Nov 08 10:54:36 alice dirmngr[1714]: handler for fd 5 started
Nov 08 10:54:36 alice dirmngr[1714]: DBG: chan_5 -> # Home: /home/dkg/.gnupg
Nov 08 10:54:36 alice dirmngr[1714]: DBG: chan_5 -> # Config:
/home/dkg/.gnupg/dirmngr.conf
Nov 08 10:54:36 alice dirmngr[1714]: DBG: chan_5 -> OK Dirmngr 2.1.15 at your
service
Nov 08 10:54:36 alice dirmngr[1714]: connection from process 7623 (1000:1000)
Nov 08 10:54:36 alice dirmngr[1714]: DBG: chan_5 <- GETINFO version
Nov 08 10:54:36 alice dirmngr[1714]: DBG: chan_5 -> D 2.1.15
Nov 08 10:54:36 alice dirmngr[1714]: DBG: chan_5 -> OK
Nov 08 10:54:36 alice dirmngr[1714]: DBG: chan_5 <- KEYSERVER
Nov 08 10:54:36 alice dirmngr[1714]: DBG: chan_5 -> S KEYSERVER
hkps://hkps.pool.sks-keyservers.net
Nov 08 10:54:36 alice dirmngr[1714]: DBG: chan_5 -> OK
Nov 08 10:54:36 alice dirmngr[1714]: DBG: chan_5 <- KS_GET --
0x2E8DD26C53F1197DDF403E6118E667F1EB8AF314
Nov 08 10:54:36 alice dirmngr[1714]: DBG: gnutls:L3: ASSERT:
mpi.c[_gnutls_x509_read_uint]:246
Nov 08 10:54:36 alice dirmngr[1714]: DBG: gnutls:L5: REC[0x7f7458003000]:
Allocating epoch #0
Nov 08 10:54:36 alice dirmngr[1714]: can't connect to 'oteiza.siccegge.de':
Invalid argument
Nov 08 10:54:36 alice dirmngr[1714]: error connecting to
'https://oteiza.siccegge.de:443': Invalid argument
Nov 08 10:54:36 alice dirmngr[1714]: DBG: gnutls:L5: REC[0x7f7458003000]: Start
of epoch cleanup
Nov 08 10:54:36 alice dirmngr[1714]: DBG: gnutls:L5: REC[0x7f7458003000]: End of
epoch cleanup
Nov 08 10:54:36 alice dirmngr[1714]: DBG: gnutls:L5: REC[0x7f7458003000]: Epoch
#0 freed
Nov 08 10:54:36 alice dirmngr[1714]: command 'KS_GET' failed: Invalid argument
Nov 08 10:54:36 alice dirmngr[1714]: DBG: chan_5 -> ERR 167804976 Invalid
argument <Dirmngr>
Nov 08 10:54:36 alice dirmngr[1714]: DBG: chan_5 <- BYE
Nov 08 10:54:36 alice dirmngr[1714]: DBG: chan_5 -> OK closing connection
Nov 08 10:54:36 alice dirmngr[1714]: handler for fd 5 terminated

This appears to be because the pool included 92.43.111.21, which has a PTR of
oteiza.siccegge.de, despite the fact that oteiza.siccegge.de has no A record.

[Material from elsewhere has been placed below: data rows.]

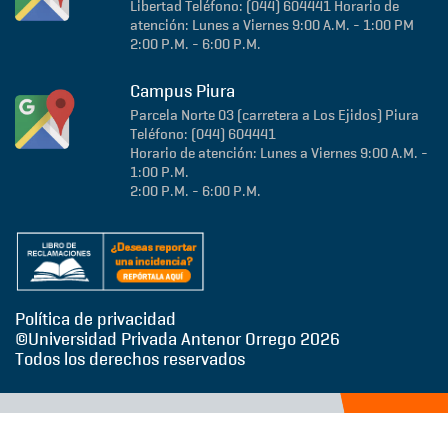
Libertad
Teléfono: (044) 604441
Horario de
atención: Lunes a Viernes 9:00 A.M. - 1:00 PM
2:00 P.M. - 6:00 P.M.
Campus Piura
Parcela Norte 03 (carretera a Los Ejidos)
Piura
Teléfono: (044) 604441
Horario de atención: Lunes a Viernes 9:00 A.M. -
1:00 P.M.
2:00 P.M. - 6:00 P.M.
Política de privacidad
©Universidad Privada Antenor Orrego
2026
Todos los derechos reservados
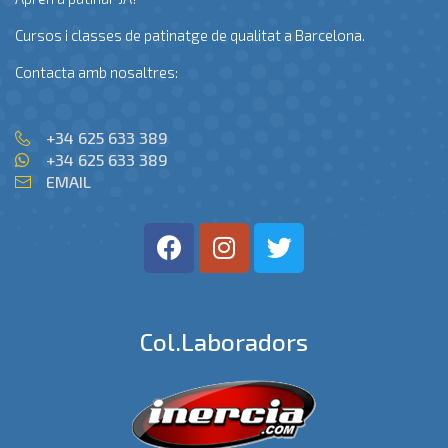
Cursos i classes de patinatge de qualitat a Barcelona.
Contacta amb nosaltres:
+34 625 633 389
+34 625 633 389
EMAIL
Col.laboradors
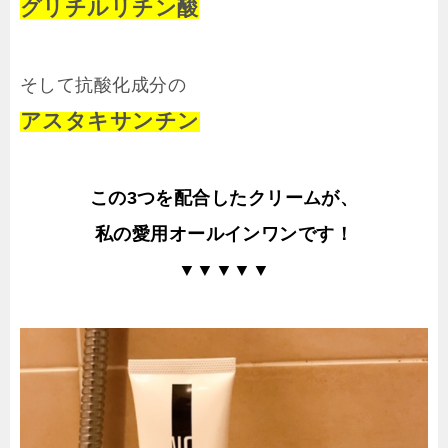
グリチルリチン酸
そして抗酸化成分の
アスタキサンチン
この3つを配合したクリームが、
私の愛用オールインワンです！
▼▼▼▼▼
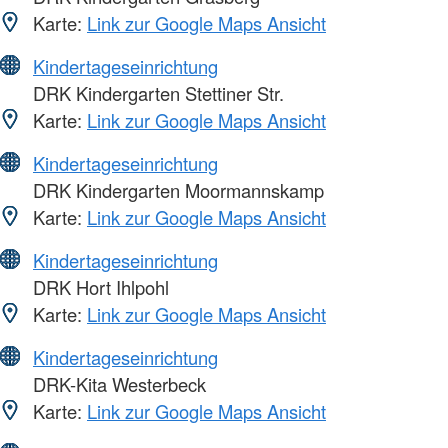
Karte:
Link zur Google Maps Ansicht
Kindertageseinrichtung
DRK Kindergarten Stettiner Str.
Karte:
Link zur Google Maps Ansicht
Kindertageseinrichtung
DRK Kindergarten Moormannskamp
Karte:
Link zur Google Maps Ansicht
Kindertageseinrichtung
DRK Hort Ihlpohl
Karte:
Link zur Google Maps Ansicht
Kindertageseinrichtung
DRK-Kita Westerbeck
Karte:
Link zur Google Maps Ansicht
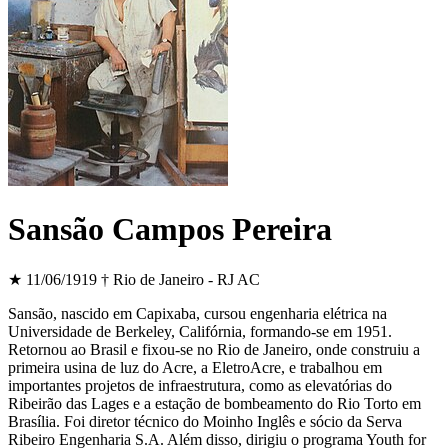
Sansão Campos Pereira
★ 11/06/1919
† Rio de Janeiro - RJ
AC
Sansão, nascido em Capixaba, cursou engenharia elétrica na
Universidade de Berkeley, Califórnia, formando-se em 1951.
Retornou ao Brasil e fixou-se no Rio de Janeiro, onde construiu a
primeira usina de luz do Acre, a EletroAcre, e trabalhou em
importantes projetos de infraestrutura, como as elevatórias do
Ribeirão das Lages e a estação de bombeamento do Rio Torto em
Brasília. Foi diretor técnico do Moinho Inglês e sócio da Serva
Ribeiro Engenharia S.A. Além disso, dirigiu o programa Youth for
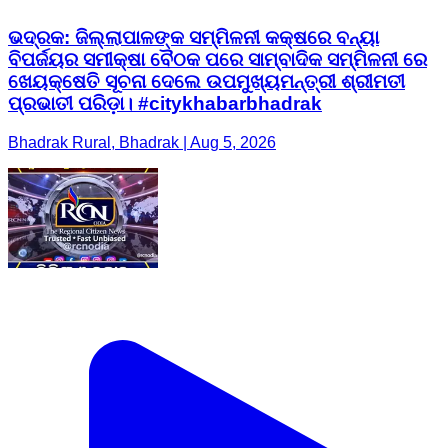
ଭଦ୍ରକ: ଜିଲ୍ଲାପାଳଙ୍କ ସମ୍ମିଳନୀ କକ୍ଷରେ ବନ୍ୟା
ବିପର୍ଜୟର ସମୀକ୍ଷା ବୈଠକ ପରେ ସାମ୍ବାଦିକ ସମ୍ମିଳନୀ ରେ
ଖେୟକ୍ଷେତି ସୂଚନା ଦେଲେ ଉପମୁଖ୍ୟମନ୍ତ୍ରୀ ଶ୍ରୀମତୀ
ପ୍ରଭାତୀ ପରିଡ଼ା। #citykhabarbhadrak
Bhadrak Rural, Bhadrak | Aug 5, 2026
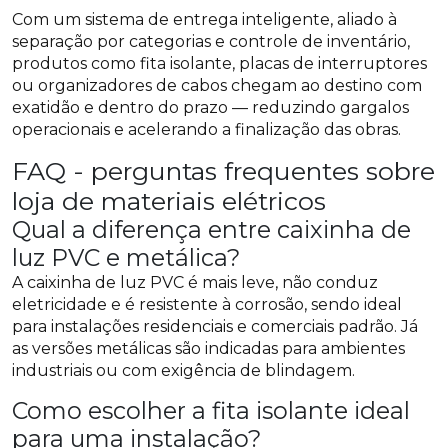
Com um sistema de entrega inteligente, aliado à
separação por categorias e controle de inventário,
produtos como fita isolante, placas de interruptores
ou organizadores de cabos chegam ao destino com
exatidão e dentro do prazo — reduzindo gargalos
operacionais e acelerando a finalização das obras.
FAQ - perguntas frequentes sobre
loja de materiais elétricos
Qual a diferença entre caixinha de
luz PVC e metálica?
A caixinha de luz PVC é mais leve, não conduz
eletricidade e é resistente à corrosão, sendo ideal
para instalações residenciais e comerciais padrão. Já
as versões metálicas são indicadas para ambientes
industriais ou com exigência de blindagem.
Como escolher a fita isolante ideal
para uma instalação?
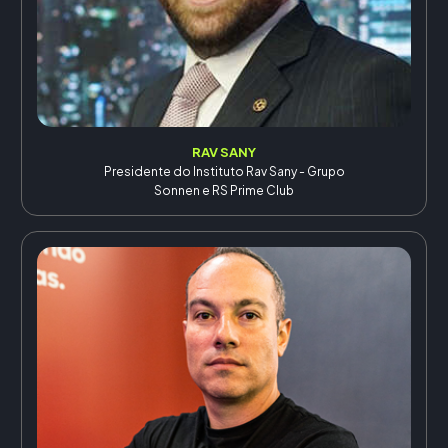
RAV SANY
Presidente do Instituto Rav Sany - Grupo
Sonnen e RS Prime Club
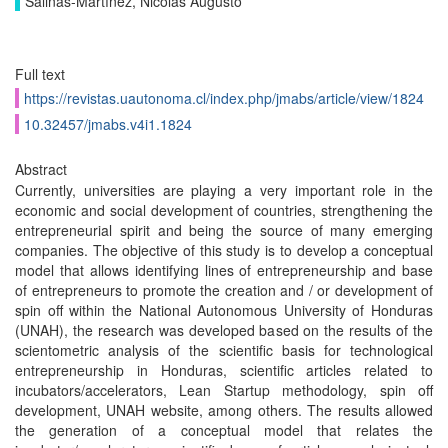
Salinas-Martínez, Nicolás Augusto
Full text
https://revistas.uautonoma.cl/index.php/jmabs/article/view/1824
10.32457/jmabs.v4i1.1824
Abstract
Currently, universities are playing a very important role in the
economic and social development of countries, strengthening the
entrepreneurial spirit and being the source of many emerging
companies. The objective of this study is to develop a conceptual
model that allows identifying lines of entrepreneurship and base
of entrepreneurs to promote the creation and / or development of
spin off within the National Autonomous University of Honduras
(UNAH), the research was developed based on the results of the
scientometric analysis of the scientific basis for technological
entrepreneurship in Honduras, scientific articles related to
incubators/accelerators, Lean Startup methodology, spin off
development, UNAH website, among others. The results allowed
the generation of a conceptual model that relates the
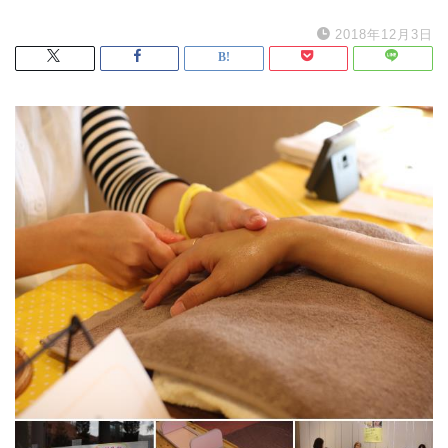
2018年12月3日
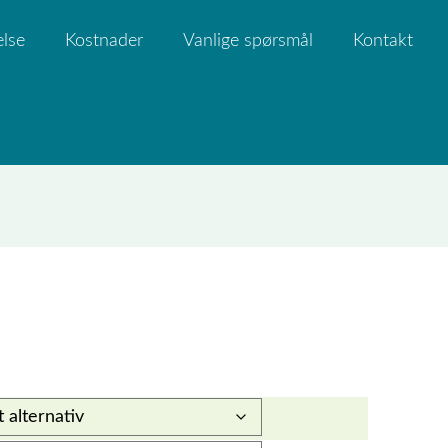
else
Kostnader
Vanlige spørsmål
Kontakt
e:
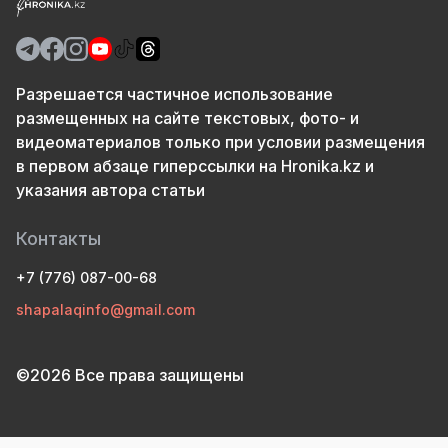
Разрешается частичное использование
размещенных на сайте текстовых, фото- и
видеоматериалов только при условии размещения
в первом абзаце гиперссылки на Hronika.kz и
указания автора статьи
Контакты
+7 (776) 087-00-68
shapalaqinfo@gmail.com
©2026 Все права защищены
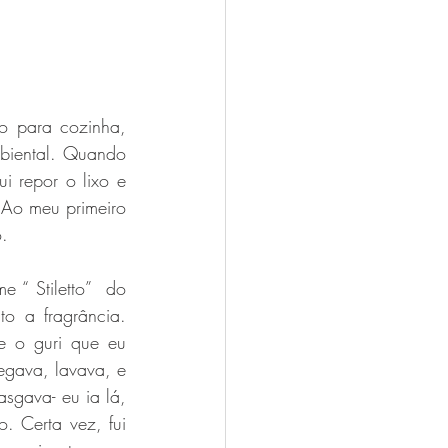
 para cozinha, 
biental. Quando 
i repor o lixo e 
Ao meu primeiro 
. 
 “ Stiletto”  do 
o a fragrância. 
e o guri que eu 
egava, lavava, e 
sgava- eu ia lá, 
 Certa vez, fui 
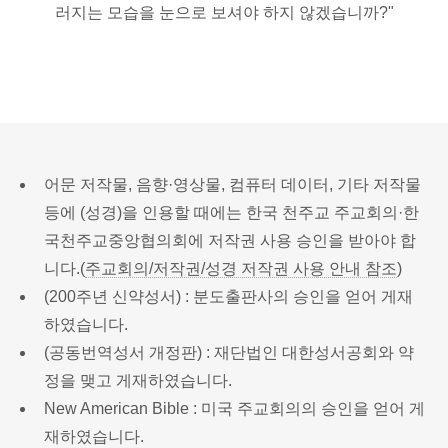
러지는 모습을 눈으로 보셔야 하지 않겠습니까?"
어문 저작물, 음향·영상물, 컴퓨터 데이터, 기타 저작물
등에 (성경)을 인용할 때에는 한국 천주교 주교회의·한
국천주교중앙협의회에 저작권 사용 승인을 받아야 합
니다.(
주교회의/저작권/성경 저작권 사용 안내 참조
)
(200주년 신약성서) : 분도출판사의 승인을 얻어 게재
하였습니다.
(공동번역성서 개정판) : 재단법인 대한성서공회와 약
정을 맺고 게재하였습니다.
New American Bible : 미국 주교회의의 승인을 얻어 게
재하였습니다.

There is no reason for dirmngr to be talking to the member of the pool by its
hostname, anyway -- it should make the connection by IP address, with the TLS
SNI set to the pool name.

gniibe added a subscriber: gniibe.Jun 20 2018, 3:46 AM

For the problem in the last comment, it was fixed in T2928: stop fetching PTR records entirely.
For the original issue, it looks that EINVAL is returned by the system call of connect(2).
That's quite strange, but, it was possible for IPv6.

One problem was fixed for handling IPv6 name resolution: rG892b33bb2c57: dirmngr: Fix alignment of ADDR.

This might be the cause of this issue.